_Work order_
Retype the data below exactly; skip every image.

---+---

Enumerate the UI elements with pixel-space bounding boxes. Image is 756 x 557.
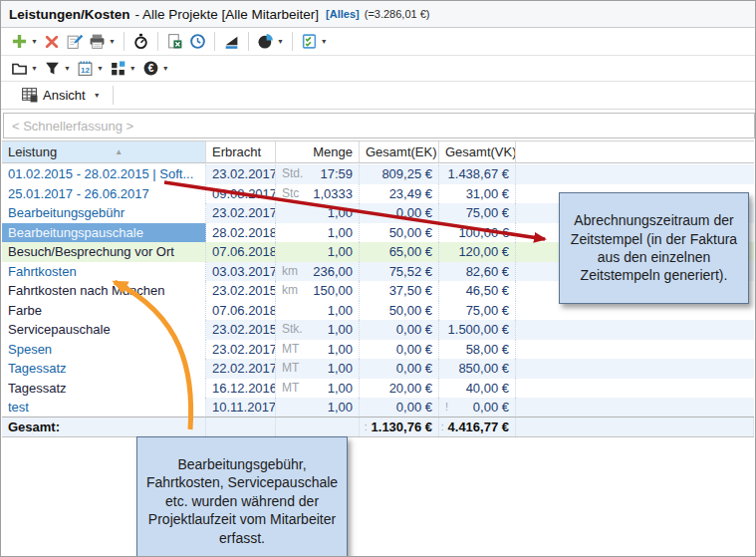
table-row[interactable]: 01.02.2015 - 28.02.2015 | Soft...23.02.2… — [2, 164, 754, 184]
chevron-down-icon[interactable]: ▼ — [277, 38, 284, 45]
chevron-down-icon[interactable]: ▼ — [97, 65, 104, 72]
cell-gesamt-vk: 850,00 € — [439, 359, 516, 379]
clock-icon — [189, 33, 206, 50]
unit-label: km — [282, 262, 298, 282]
chevron-down-icon[interactable]: ▼ — [321, 38, 328, 45]
cell-erbracht: 28.02.2018 — [206, 223, 276, 243]
cell-leistung: 25.01.2017 - 26.06.2017 — [2, 184, 206, 204]
unit-label: MT — [282, 359, 299, 379]
svg-text:€: € — [147, 63, 153, 74]
excel-export-button[interactable] — [163, 30, 186, 54]
delete-button[interactable] — [41, 30, 63, 54]
edit-icon — [66, 33, 83, 50]
cell-leistung: Fahrtkosten nach München — [2, 281, 206, 301]
cell-menge: MT1,00 — [276, 340, 360, 360]
pie-chart-button[interactable]: ▼ — [254, 30, 287, 54]
title-total-amount: (=3.286,01 €) — [365, 8, 430, 20]
toolbar-separator — [248, 32, 249, 51]
unit-label: km — [282, 281, 298, 301]
chevron-down-icon[interactable]: ▼ — [109, 38, 116, 45]
cell-gesamt-ek: 0,00 € — [360, 340, 439, 360]
cell-gesamt-vk: 82,60 € — [439, 262, 516, 282]
cell-gesamt-vk: 31,00 € — [439, 184, 516, 204]
title-bar: Leistungen/Kosten - Alle Projekte [Alle … — [1, 1, 755, 28]
svg-text:12: 12 — [81, 66, 90, 75]
table-row[interactable]: test10.11.20171,000,00 €!0,00 € — [2, 398, 754, 418]
cell-leistung: test — [2, 398, 206, 418]
add-button[interactable]: ▼ — [8, 30, 41, 54]
folder-icon — [11, 60, 28, 77]
cell-leistung: 01.02.2015 - 28.02.2015 | Soft... — [2, 164, 206, 184]
cell-gesamt-ek: 809,25 € — [360, 164, 439, 184]
cell-menge: MT1,00 — [276, 359, 360, 379]
print-button[interactable]: ▼ — [86, 30, 119, 54]
unit-label: Std. — [282, 164, 303, 184]
cell-erbracht: 10.11.2017 — [206, 398, 276, 418]
euro-button[interactable]: € ▼ — [139, 57, 172, 81]
column-header-menge[interactable]: Menge — [276, 141, 360, 162]
folder-button[interactable]: ▼ — [8, 57, 41, 81]
chart-icon — [223, 33, 240, 50]
callout-recorded-costs: Bearbeitungsgebühr, Fahrtkosten, Service… — [136, 436, 348, 557]
layout-squares-button[interactable]: ▼ — [107, 57, 139, 81]
task-list-button[interactable]: ▼ — [298, 30, 331, 54]
chevron-down-icon[interactable]: ▼ — [94, 92, 101, 99]
cell-gesamt-ek: 0,00 € — [360, 320, 439, 340]
unit-label: Stk. — [282, 320, 303, 340]
table-row[interactable]: Servicepauschale23.02.2015Stk.1,000,00 €… — [2, 320, 754, 340]
table-row[interactable]: Spesen23.02.2017MT1,000,00 €58,00 € — [2, 340, 754, 360]
layout-squares-icon — [110, 60, 126, 77]
delete-icon — [44, 34, 60, 50]
column-header-filler — [516, 141, 754, 162]
chart-button[interactable] — [220, 30, 243, 54]
table-row[interactable]: Tagessatz16.12.2016MT1,0020,00 €40,00 € — [2, 379, 754, 399]
cell-menge: 1,00 — [276, 242, 360, 262]
cell-erbracht: 07.06.2018 — [206, 301, 276, 321]
view-button[interactable]: Ansicht ▼ — [14, 84, 108, 108]
cell-erbracht: 23.02.2015 — [206, 281, 276, 301]
cell-erbracht: 16.12.2016 — [206, 379, 276, 399]
totals-ek: : 1.130,76 € — [360, 418, 439, 436]
cell-menge: km150,00 — [276, 281, 360, 301]
calendar-button[interactable]: 12 ▼ — [74, 57, 107, 81]
chevron-down-icon[interactable]: ▼ — [64, 65, 71, 72]
cell-gesamt-vk: 1.438,67 € — [439, 164, 516, 184]
cell-erbracht: 22.02.2017 — [206, 359, 276, 379]
pie-chart-icon — [257, 33, 274, 50]
cell-menge: Std.17:59 — [276, 164, 360, 184]
edit-button[interactable] — [63, 30, 86, 54]
euro-icon: € — [142, 60, 159, 77]
cell-gesamt-ek: 37,50 € — [360, 281, 439, 301]
column-header-leistung[interactable]: Leistung ▲ — [2, 141, 206, 162]
toolbar-separator — [157, 32, 158, 51]
cell-erbracht: 03.03.2017 — [206, 262, 276, 282]
table-row[interactable]: Tagessatz22.02.2017MT1,000,00 €850,00 € — [2, 359, 754, 379]
toolbar-filters: ▼ ▼ 12 ▼ ▼ € ▼ — [1, 56, 755, 82]
chevron-down-icon[interactable]: ▼ — [31, 38, 38, 45]
column-header-erbracht[interactable]: Erbracht — [206, 141, 276, 162]
cell-menge: MT1,00 — [276, 379, 360, 399]
cell-gesamt-vk: 100,00 € — [439, 223, 516, 243]
chevron-down-icon[interactable]: ▼ — [31, 65, 38, 72]
filter-button[interactable]: ▼ — [41, 57, 74, 81]
totals-label: Gesamt: — [2, 418, 206, 436]
unit-label: Stc — [282, 184, 299, 204]
cell-gesamt-vk: 120,00 € — [439, 242, 516, 262]
cell-erbracht: 09.08.2017 — [206, 184, 276, 204]
timer-button[interactable] — [129, 30, 152, 54]
clock-button[interactable] — [186, 30, 209, 54]
cell-leistung: Tagessatz — [2, 379, 206, 399]
sum-marker: : — [441, 418, 444, 436]
cell-gesamt-ek: 0,00 € — [360, 359, 439, 379]
column-header-gesamt-vk[interactable]: Gesamt(VK) — [439, 141, 516, 162]
cell-leistung: Spesen — [2, 340, 206, 360]
table-view-icon — [21, 86, 38, 106]
column-header-gesamt-ek[interactable]: Gesamt(EK) — [360, 141, 439, 162]
cell-gesamt-vk: 58,00 € — [439, 340, 516, 360]
totals-vk: : 4.416,77 € — [439, 418, 516, 436]
cell-gesamt-ek: 20,00 € — [360, 379, 439, 399]
page-title: Leistungen/Kosten — [9, 7, 130, 22]
chevron-down-icon[interactable]: ▼ — [162, 65, 169, 72]
quick-entry-input[interactable] — [3, 113, 755, 139]
chevron-down-icon[interactable]: ▼ — [129, 65, 136, 72]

---+---

_Response to the exercise_
Enumerate the UI elements with pixel-space bounding boxes. Image is 756 x 557.
table-row[interactable]: 01.02.2015 - 28.02.2015 | Soft...23.02.2… — [2, 164, 754, 184]
chevron-down-icon[interactable]: ▼ — [277, 38, 284, 45]
chevron-down-icon[interactable]: ▼ — [97, 65, 104, 72]
cell-gesamt-vk: 850,00 € — [439, 359, 516, 379]
clock-icon — [189, 33, 206, 50]
unit-label: km — [282, 262, 298, 282]
chevron-down-icon[interactable]: ▼ — [321, 38, 328, 45]
cell-erbracht: 28.02.2018 — [206, 223, 276, 243]
cell-leistung: 25.01.2017 - 26.06.2017 — [2, 184, 206, 204]
unit-label: MT — [282, 359, 299, 379]
svg-text:€: € — [147, 63, 153, 74]
excel-export-button[interactable] — [163, 30, 186, 54]
delete-button[interactable] — [41, 30, 63, 54]
edit-icon — [66, 33, 83, 50]
cell-leistung: Fahrtkosten nach München — [2, 281, 206, 301]
cell-menge: MT1,00 — [276, 340, 360, 360]
pie-chart-button[interactable]: ▼ — [254, 30, 287, 54]
title-total-amount: (=3.286,01 €) — [365, 8, 430, 20]
toolbar-separator — [248, 32, 249, 51]
unit-label: km — [282, 281, 298, 301]
chevron-down-icon[interactable]: ▼ — [109, 38, 116, 45]
cell-gesamt-ek: 0,00 € — [360, 340, 439, 360]
cell-gesamt-vk: 82,60 € — [439, 262, 516, 282]
cell-gesamt-vk: 31,00 € — [439, 184, 516, 204]
title-bar: Leistungen/Kosten - Alle Projekte [Alle … — [1, 1, 755, 28]
svg-text:12: 12 — [81, 66, 90, 75]
table-row[interactable]: test10.11.20171,000,00 €!0,00 € — [2, 398, 754, 418]
cell-leistung: test — [2, 398, 206, 418]
add-button[interactable]: ▼ — [8, 30, 41, 54]
folder-icon — [11, 60, 28, 77]
cell-leistung: 01.02.2015 - 28.02.2015 | Soft... — [2, 164, 206, 184]
cell-gesamt-ek: 809,25 € — [360, 164, 439, 184]
cell-menge: MT1,00 — [276, 359, 360, 379]
print-button[interactable]: ▼ — [86, 30, 119, 54]
unit-label: Std. — [282, 164, 303, 184]
cell-erbracht: 10.11.2017 — [206, 398, 276, 418]
euro-button[interactable]: € ▼ — [139, 57, 172, 81]
column-header-menge[interactable]: Menge — [276, 141, 360, 162]
folder-button[interactable]: ▼ — [8, 57, 41, 81]
chart-icon — [223, 33, 240, 50]
callout-recorded-costs: Bearbeitungsgebühr, Fahrtkosten, Service… — [136, 436, 348, 557]
layout-squares-button[interactable]: ▼ — [107, 57, 139, 81]
task-list-button[interactable]: ▼ — [298, 30, 331, 54]
chevron-down-icon[interactable]: ▼ — [94, 92, 101, 99]
cell-gesamt-ek: 0,00 € — [360, 320, 439, 340]
unit-label: Stk. — [282, 320, 303, 340]
table-row[interactable]: Servicepauschale23.02.2015Stk.1,000,00 €… — [2, 320, 754, 340]
table-row[interactable]: Spesen23.02.2017MT1,000,00 €58,00 € — [2, 340, 754, 360]
layout-squares-icon — [110, 60, 126, 77]
delete-icon — [44, 34, 60, 50]
column-header-filler — [516, 141, 754, 162]
chart-button[interactable] — [220, 30, 243, 54]
table-row[interactable]: Tagessatz16.12.2016MT1,0020,00 €40,00 € — [2, 379, 754, 399]
cell-menge: 1,00 — [276, 242, 360, 262]
cell-erbracht: 07.06.2018 — [206, 301, 276, 321]
view-button[interactable]: Ansicht ▼ — [14, 84, 108, 108]
cell-erbracht: 23.02.2015 — [206, 281, 276, 301]
cell-erbracht: 16.12.2016 — [206, 379, 276, 399]
totals-ek: : 1.130,76 € — [360, 418, 439, 436]
cell-menge: km150,00 — [276, 281, 360, 301]
calendar-button[interactable]: 12 ▼ — [74, 57, 107, 81]
chevron-down-icon[interactable]: ▼ — [64, 65, 71, 72]
cell-gesamt-vk: 1.438,67 € — [439, 164, 516, 184]
cell-erbracht: 22.02.2017 — [206, 359, 276, 379]
pie-chart-icon — [257, 33, 274, 50]
cell-menge: Std.17:59 — [276, 164, 360, 184]
edit-button[interactable] — [63, 30, 86, 54]
euro-icon: € — [142, 60, 159, 77]
cell-gesamt-ek: 37,50 € — [360, 281, 439, 301]
column-header-leistung[interactable]: Leistung ▲ — [2, 141, 206, 162]
toolbar-separator — [157, 32, 158, 51]
cell-erbracht: 03.03.2017 — [206, 262, 276, 282]
table-row[interactable]: Tagessatz22.02.2017MT1,000,00 €850,00 € — [2, 359, 754, 379]
toolbar-filters: ▼ ▼ 12 ▼ ▼ € ▼ — [1, 56, 755, 82]
chevron-down-icon[interactable]: ▼ — [31, 38, 38, 45]
column-header-erbracht[interactable]: Erbracht — [206, 141, 276, 162]
cell-menge: MT1,00 — [276, 379, 360, 399]
cell-gesamt-vk: 100,00 € — [439, 223, 516, 243]
chevron-down-icon[interactable]: ▼ — [31, 65, 38, 72]
filter-button[interactable]: ▼ — [41, 57, 74, 81]
totals-label: Gesamt: — [2, 418, 206, 436]
unit-label: Stc — [282, 184, 299, 204]
cell-gesamt-vk: 120,00 € — [439, 242, 516, 262]
cell-erbracht: 09.08.2017 — [206, 184, 276, 204]
timer-button[interactable] — [129, 30, 152, 54]
clock-button[interactable] — [186, 30, 209, 54]
cell-leistung: Tagessatz — [2, 379, 206, 399]
sum-marker: : — [441, 418, 444, 436]
cell-gesamt-ek: 0,00 € — [360, 359, 439, 379]
column-header-gesamt-vk[interactable]: Gesamt(VK) — [439, 141, 516, 162]
cell-leistung: Spesen — [2, 340, 206, 360]
table-view-icon — [21, 86, 38, 106]
column-header-gesamt-ek[interactable]: Gesamt(EK) — [360, 141, 439, 162]
cell-gesamt-vk: 58,00 € — [439, 340, 516, 360]
totals-vk: : 4.416,77 € — [439, 418, 516, 436]
cell-gesamt-ek: 20,00 € — [360, 379, 439, 399]
page-title: Leistungen/Kosten — [9, 7, 130, 22]
chevron-down-icon[interactable]: ▼ — [162, 65, 169, 72]
quick-entry-input[interactable] — [3, 113, 755, 139]
chevron-down-icon[interactable]: ▼ — [129, 65, 136, 72]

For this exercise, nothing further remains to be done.